Logo UAB
2021/2022

Data Visualisation and Modelling

Code: 43482 ECTS Credits: 6
Degree Type Year Semester
4313136 Modelling for Science and Engineering OT 0 1
The proposed teaching and assessment methodology that appear in the guide may be subject to changes as a result of the restrictions to face-to-face class attendance imposed by the health authorities.

Contact

Name:
Pere Puig Casado
Email:
Pere.Puig@uab.cat

Use of Languages

Principal working language:
english (eng)

Teachers

Rosa Camps Camprubí
Rosario Delgado de la Torre
Juan Ramón González Ruíz

Prerequisites

An elementary knowledge in Probability Theory and Statistical Inference.

Objectives and Contextualisation

Course of R  All the practical exercises will be solved using the statistical package R. This introductory course is basic for all the posterior developements.

Visualization of large-scale datasets with R GViz, Maps and Tabplot.

Data Simulation, Boostrapping and Permutation testing These methodologies allow a fast solution to complex statistical models without a deep knowledge of the general and classical statistical topics. They are indispensable tools in the current statistical modelling techniques. The students will complete a basic training program, including the use of an appropriate software, and they will learn how to attack several real data analysis problems.    

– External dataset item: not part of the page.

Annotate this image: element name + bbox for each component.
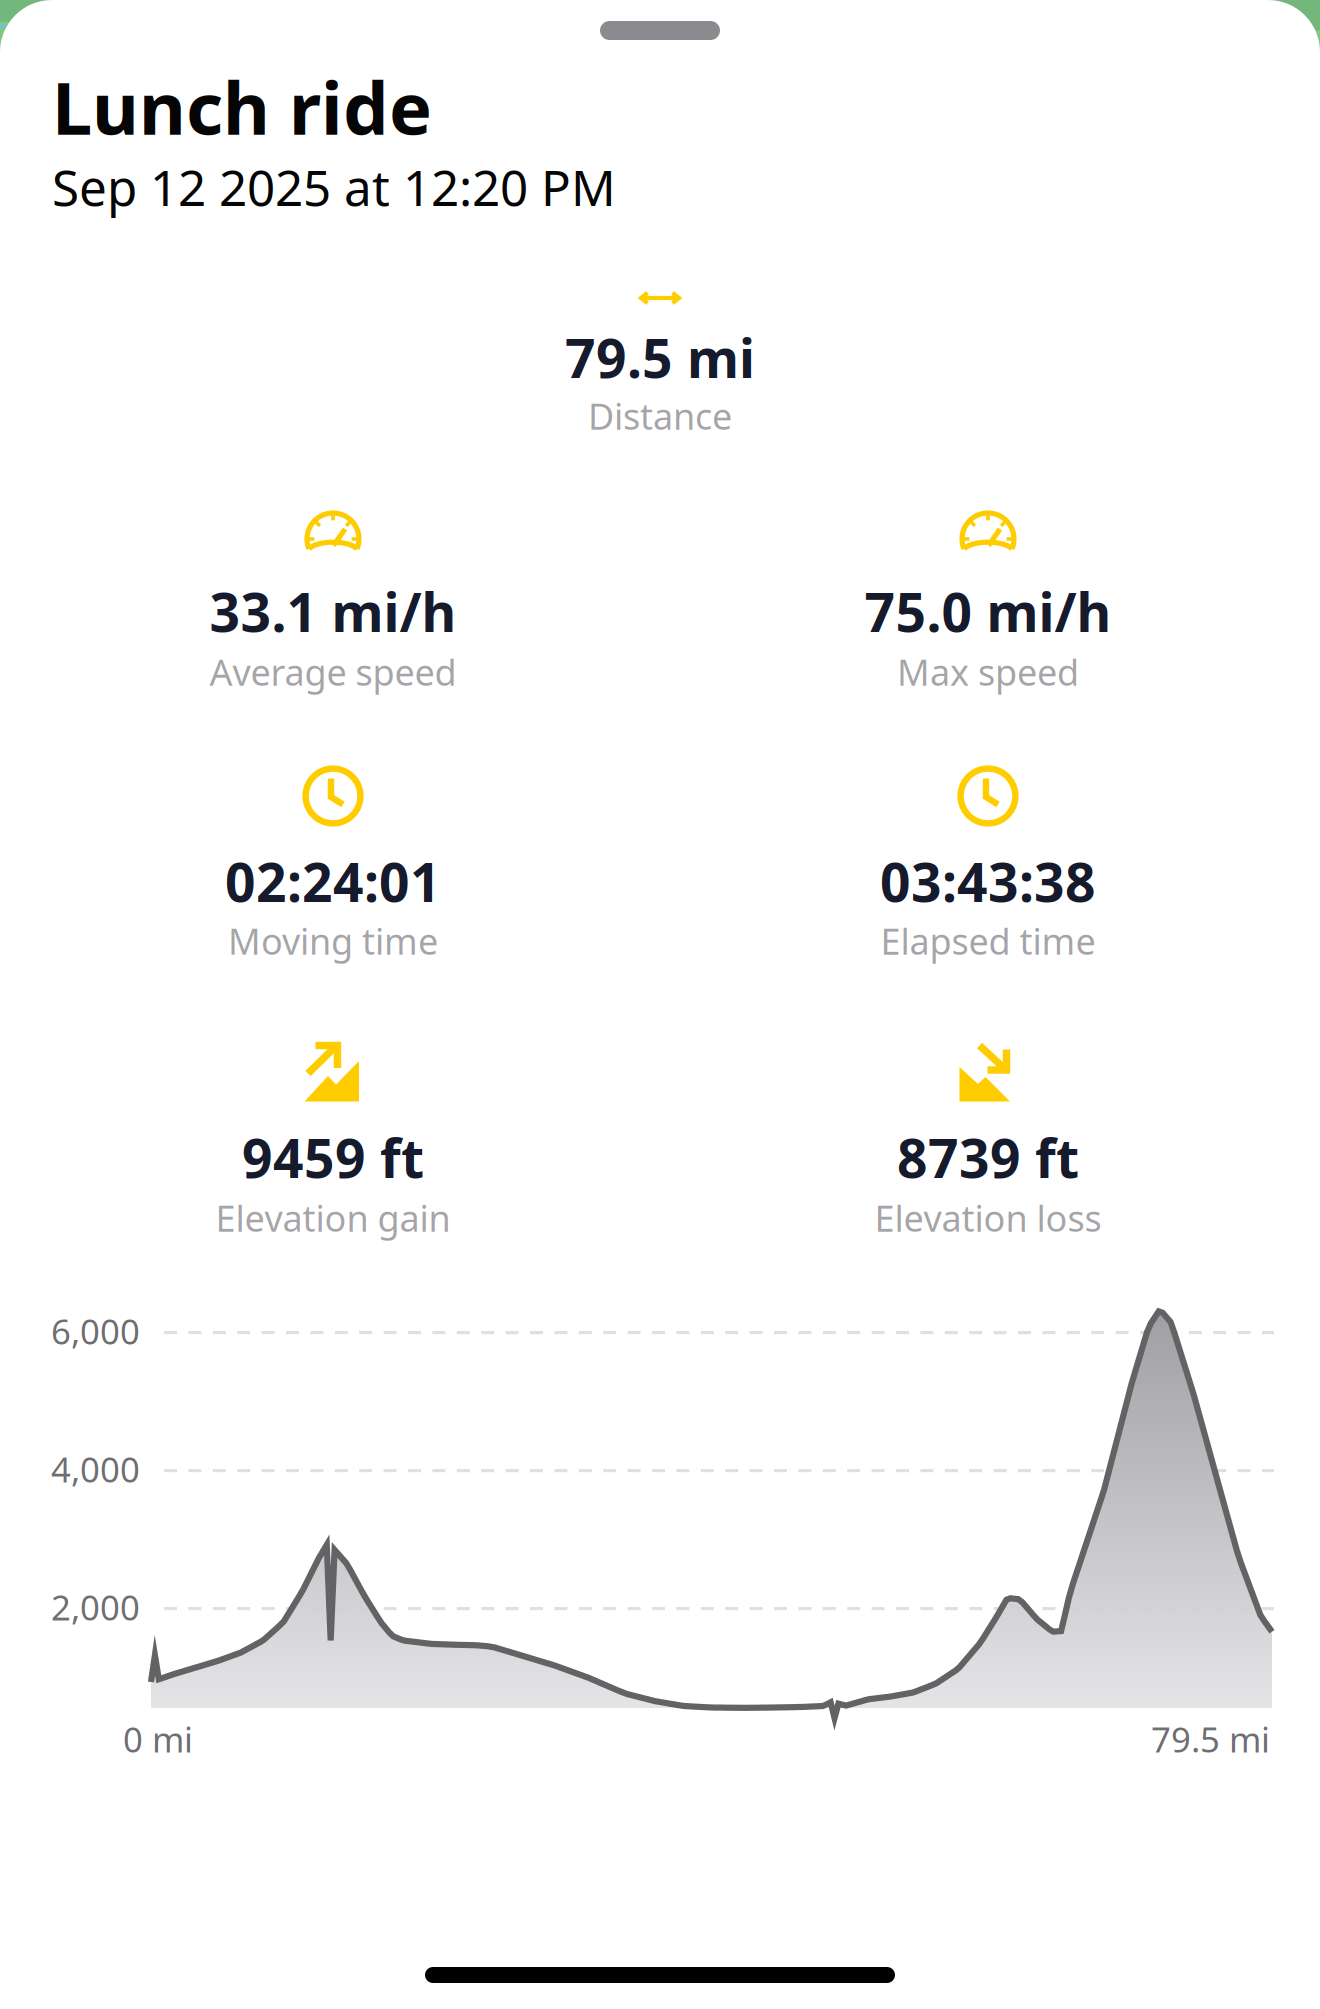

Bayesian networks, in the opinion of many researchers one of the most significant contribution in AI in this century, are graphical structures for representing the probabilistic relationships among a large number of variables and for doing probabilistic inference with those variables, with a huge number of application fields. One of the objectives of this course is to introduce them and develop in students some skill in their use in modelling, both from a theoretical and applied point of view, with particular emphasis on the use of appropriate software.

Competences

  • Analyse complex systems in different fields and determine the basic structures and parameters of their workings.
  • Analyse, synthesise, organise and plan projects in the field of study.
  • Apply logical/mathematical thinking: the analytic process that involves moving from general principles to particular cases, and the synthetic process that derives a general rule from different examples.
  • Apply specific methodologies, techniques and resources to conduct research and produce innovative results in the area of specialisation.
  • Apply techniques for solving mathematical models and their real implementation problems.
  • Conceive and design efficient solutions, applying computational techniques in order to solve mathematical models of complex systems.
  • Formulate, analyse and validate mathematical models of practical problems in different fields.
  • Isolate the main difficulty in a complex problem from other, less important issues.

Learning Outcomes

  1. Analyse, synthesise, organise and plan projects in the field of study.
  2. Apply logical/mathematical thinking: the analytic process that involves moving from general principles to particular cases, and the synthetic process that derives a general rule from different examples.
  3. Apply specific methodologies, techniques and resources to conduct research and produce innovative results in the area of specialisation.
  4. Apply temporary-series techniques to predict the behaviour of certain phenomena.
  5. Apply temporary-series techniques to study models associated with practical problems.
  6. Choose the best description of a system on the basis of its particular characteristics
  7. Identify the parameters that determine how a system works.
  8. Implement the proposed solutions reliably and efficiently.
  9. Isolate the main difficulty in a complex problem from other, less important issues.
  10. Recognise problems that require the use of temporary-series techniques to build models associated with practical problems.
  11. Use specific software to solve optimisation problems..

Content

Part 1: Introduction to R (6h)

Part 2:  Visualization of large-scale datasets with R (6h)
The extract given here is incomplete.